– La “femmena furèsta” ammalia e conquista il pubblico del Medimex facendo incontrare l’elettronica con la tammurriata, portando uno spirito giovane e moderno in un’anima antica
– «Mi chiamo La Niña perché, anche se sono una donna forte e cresciuta, c’è una parte di me che vorrebbe solo essere quella bambina che sta nel suo giardino a guardare la natura e gli animali»
Quattro donne sul palco fra tammorre, nacchere, flauti, chitarre. E stupende voci. Tutte coperte di stracci neri, come i loro capelli. Poi ci sono una tastiera e una parte elettronica, l’unico spazio in cui un uomo fa capolino. Perché le protagoniste sono loro le “femmene furèste”, selvagge, indomabili. Gatte nere che tirano subito fuori i loro artigli per graffiare. Animali da palcoscenico dalla fisicità profonda e magnetica. Streghe sensuali e carnali, pronte a trasformare l’Eden in un inferno.
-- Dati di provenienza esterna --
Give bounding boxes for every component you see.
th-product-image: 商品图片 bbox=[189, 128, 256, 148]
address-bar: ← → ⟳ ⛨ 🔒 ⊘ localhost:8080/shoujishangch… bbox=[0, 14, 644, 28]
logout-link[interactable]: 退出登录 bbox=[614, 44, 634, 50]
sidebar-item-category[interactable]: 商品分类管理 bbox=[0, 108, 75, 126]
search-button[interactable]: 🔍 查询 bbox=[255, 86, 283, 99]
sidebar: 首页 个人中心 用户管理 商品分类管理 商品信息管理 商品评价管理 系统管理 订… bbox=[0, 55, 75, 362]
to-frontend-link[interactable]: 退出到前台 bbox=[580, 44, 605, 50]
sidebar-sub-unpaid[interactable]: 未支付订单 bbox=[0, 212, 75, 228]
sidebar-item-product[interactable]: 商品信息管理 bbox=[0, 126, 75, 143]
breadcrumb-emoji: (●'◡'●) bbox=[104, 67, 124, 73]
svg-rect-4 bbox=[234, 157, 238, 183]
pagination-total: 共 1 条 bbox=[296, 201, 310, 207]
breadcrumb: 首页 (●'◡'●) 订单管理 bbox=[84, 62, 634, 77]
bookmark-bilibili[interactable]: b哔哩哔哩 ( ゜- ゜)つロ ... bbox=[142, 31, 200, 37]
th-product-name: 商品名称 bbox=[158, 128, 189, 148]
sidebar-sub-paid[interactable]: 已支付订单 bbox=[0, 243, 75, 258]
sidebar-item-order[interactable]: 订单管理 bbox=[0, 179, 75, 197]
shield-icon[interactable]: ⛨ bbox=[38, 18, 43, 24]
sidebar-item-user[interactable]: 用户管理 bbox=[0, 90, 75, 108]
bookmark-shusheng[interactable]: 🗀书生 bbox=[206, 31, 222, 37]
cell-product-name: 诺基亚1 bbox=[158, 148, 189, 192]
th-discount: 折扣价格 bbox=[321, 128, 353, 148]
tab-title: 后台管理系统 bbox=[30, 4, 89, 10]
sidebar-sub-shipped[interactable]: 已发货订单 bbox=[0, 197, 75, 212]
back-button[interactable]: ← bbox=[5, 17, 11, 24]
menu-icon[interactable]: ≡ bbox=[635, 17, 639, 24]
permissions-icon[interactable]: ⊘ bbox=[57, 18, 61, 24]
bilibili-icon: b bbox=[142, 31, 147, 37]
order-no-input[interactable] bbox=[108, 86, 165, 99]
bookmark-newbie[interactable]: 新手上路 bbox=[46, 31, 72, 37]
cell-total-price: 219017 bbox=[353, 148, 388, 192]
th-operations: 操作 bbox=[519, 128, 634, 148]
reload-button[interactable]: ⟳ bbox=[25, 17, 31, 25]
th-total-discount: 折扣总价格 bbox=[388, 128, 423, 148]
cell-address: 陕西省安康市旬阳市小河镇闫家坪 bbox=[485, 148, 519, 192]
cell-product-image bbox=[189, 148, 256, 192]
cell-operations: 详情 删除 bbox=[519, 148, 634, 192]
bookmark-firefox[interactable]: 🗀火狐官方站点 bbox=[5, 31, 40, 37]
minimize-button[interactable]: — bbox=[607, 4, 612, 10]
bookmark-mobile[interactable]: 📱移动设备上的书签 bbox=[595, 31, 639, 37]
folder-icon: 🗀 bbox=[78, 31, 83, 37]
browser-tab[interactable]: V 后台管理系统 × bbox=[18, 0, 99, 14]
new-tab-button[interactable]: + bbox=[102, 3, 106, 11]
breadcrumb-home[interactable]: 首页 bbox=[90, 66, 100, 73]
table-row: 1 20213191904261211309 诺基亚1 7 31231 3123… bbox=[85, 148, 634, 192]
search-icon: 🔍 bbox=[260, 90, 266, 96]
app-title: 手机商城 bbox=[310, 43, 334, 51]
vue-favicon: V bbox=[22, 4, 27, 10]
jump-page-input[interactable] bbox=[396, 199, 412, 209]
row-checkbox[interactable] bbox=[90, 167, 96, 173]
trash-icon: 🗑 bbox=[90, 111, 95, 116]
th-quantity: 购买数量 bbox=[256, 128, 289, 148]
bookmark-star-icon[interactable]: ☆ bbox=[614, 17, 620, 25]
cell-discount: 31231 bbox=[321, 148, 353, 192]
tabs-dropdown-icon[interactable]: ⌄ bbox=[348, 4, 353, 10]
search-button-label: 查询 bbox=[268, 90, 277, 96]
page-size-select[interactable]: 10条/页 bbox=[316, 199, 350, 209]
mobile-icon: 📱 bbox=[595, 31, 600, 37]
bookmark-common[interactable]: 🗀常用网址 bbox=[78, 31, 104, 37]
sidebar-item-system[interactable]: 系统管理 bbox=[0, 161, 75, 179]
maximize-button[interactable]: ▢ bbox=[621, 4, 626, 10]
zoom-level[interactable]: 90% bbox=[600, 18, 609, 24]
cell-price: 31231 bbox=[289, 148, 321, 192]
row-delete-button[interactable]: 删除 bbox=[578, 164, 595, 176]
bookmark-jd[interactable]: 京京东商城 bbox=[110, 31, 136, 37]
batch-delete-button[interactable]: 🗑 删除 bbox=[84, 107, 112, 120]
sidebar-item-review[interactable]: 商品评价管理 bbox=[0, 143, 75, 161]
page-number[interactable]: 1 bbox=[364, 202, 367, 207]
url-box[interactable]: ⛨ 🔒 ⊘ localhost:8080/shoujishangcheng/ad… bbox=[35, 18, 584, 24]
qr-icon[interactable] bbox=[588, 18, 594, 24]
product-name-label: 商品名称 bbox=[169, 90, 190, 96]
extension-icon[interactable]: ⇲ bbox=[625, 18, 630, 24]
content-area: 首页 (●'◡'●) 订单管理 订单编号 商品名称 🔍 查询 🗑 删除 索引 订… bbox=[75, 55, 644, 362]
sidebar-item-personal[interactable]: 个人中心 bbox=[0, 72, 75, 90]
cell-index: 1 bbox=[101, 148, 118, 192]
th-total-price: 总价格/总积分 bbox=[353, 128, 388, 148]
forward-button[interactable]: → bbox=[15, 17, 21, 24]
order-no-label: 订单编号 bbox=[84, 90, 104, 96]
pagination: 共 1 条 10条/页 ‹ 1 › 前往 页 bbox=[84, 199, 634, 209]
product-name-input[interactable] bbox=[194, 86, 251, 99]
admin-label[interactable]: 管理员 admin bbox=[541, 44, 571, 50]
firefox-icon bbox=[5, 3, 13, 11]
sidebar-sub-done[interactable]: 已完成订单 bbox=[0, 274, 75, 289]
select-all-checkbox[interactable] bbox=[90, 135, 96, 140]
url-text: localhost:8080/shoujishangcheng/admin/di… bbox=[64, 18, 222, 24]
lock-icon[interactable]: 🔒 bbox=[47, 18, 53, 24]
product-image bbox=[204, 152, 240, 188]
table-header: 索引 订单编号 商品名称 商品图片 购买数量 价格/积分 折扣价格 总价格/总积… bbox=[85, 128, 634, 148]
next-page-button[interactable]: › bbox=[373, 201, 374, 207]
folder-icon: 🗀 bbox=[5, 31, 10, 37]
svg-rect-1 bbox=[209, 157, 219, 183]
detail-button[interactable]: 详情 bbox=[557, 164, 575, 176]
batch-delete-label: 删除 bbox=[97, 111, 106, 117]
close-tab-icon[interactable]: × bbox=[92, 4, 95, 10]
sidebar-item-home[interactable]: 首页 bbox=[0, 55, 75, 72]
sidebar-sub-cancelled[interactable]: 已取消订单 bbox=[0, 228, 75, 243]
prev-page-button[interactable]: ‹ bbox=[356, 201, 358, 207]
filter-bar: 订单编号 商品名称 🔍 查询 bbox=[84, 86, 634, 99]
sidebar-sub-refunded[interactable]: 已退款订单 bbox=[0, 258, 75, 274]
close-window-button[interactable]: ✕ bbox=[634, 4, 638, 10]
A guidarle è la chanteuse distopica Carola Moccia, classe ‘91, in arte La Niña, un passato nel duo Yombe, con Alfredo Mataluno, ancora oggi al suo fianco. È “the next big thing” della scena italiana, un «incrocio tra FKA Twigs e Teresa De Sio», ha azzardato qualcuno, cercando di definire l’indefinibile, quanto adrenalitico ed emozionante, punto di incontro tra elettronica e tammurriate, Pino Daniele e Maria Nazionale, i mandolini di Murolo e il blues di James Senese, melodia e ritmo, serenate e post-trip hop, Nuova Compagnia di Canto Popolare e rap, la tarantella del popolo e la procacità di Sophia Loren.
La Niña ha aggiunto fashion e bellezza alla musica folk, rende urban le villanelle, canta con il vocoder la tradizione classica napoletana di Maruzzella, come può essere semplice e tradizionale nella serenata da “posteggia” Era de maggio (con l’inatteso accompagnamento del garrito dei gabbiani). Porta uno spirito giovane e moderno in un’anima antica.
È un concerto minimale, l’allestimento è inesistente, alla luce del tramonto. La musica è talmente teatrale che non ha bisogno di visual, scenografie. Lo sfondo è quello della corte del Castello Aragonese di Taranto, che ospita la rassegna di world music “Le strade del Mediterraneo” ideata da Antonio Diodato per il Medimex 2025.
Si balla tanto (fin dall’inizio invita il pubblico ad alzarsi con ‘O ballo d’’e ‘mpennate) e si ascolta (il giusto). La Niña racconta i brani e li canta con voce cristallina, impeccabile. «Mi chiamo La Niña perché, anche se sono una donna forte e cresciuta, c’è una parte di me che vorrebbe solo essere quella bambina che sta nel suo giardino a guardare la natura e gli animali», dice introducendo Oinè.

Pica Pica rappresenta la testardaggine, Manalonga è la depressione, Salomè è un inno femminista in cui danza del ventre e rap s’intrecciano. Fortuna è la storia di una donna migrante, e fra una bandiera palestinese sventola fra il pubblico.
La Niña usa tutti i topoi classici della canzone popolare e in questo innova poco: la terra, il dolore, la nostalgia, la ricerca di una promessa migliore, l’amore anelato. Nelle canzoni di Furèsta si sente tutto l’attaccamento alle radici, il frutto di un’infanzia confusa «in cui l’unico conforto erano i gatti». È una donna di mondo e una donna di nido che vuole tutto, ma soffre per la cosa più vecchia del mondo, l’amore.
Il finale è un’apoteosi con Guapparìa e Figlia d’ ’a tempesta. “Pecché so’ nata femmena, pecché so’ nata / Ce sta chi me vo’ prena, chi me vo’ ‘nzurata / So’ figlia d’a tempesta e nun me ponn’ ‘ncatenà / Faciteme passà, faciteme passà”.
Facitela passà. E inchinatevi davanti a codesta bellezza e bravura.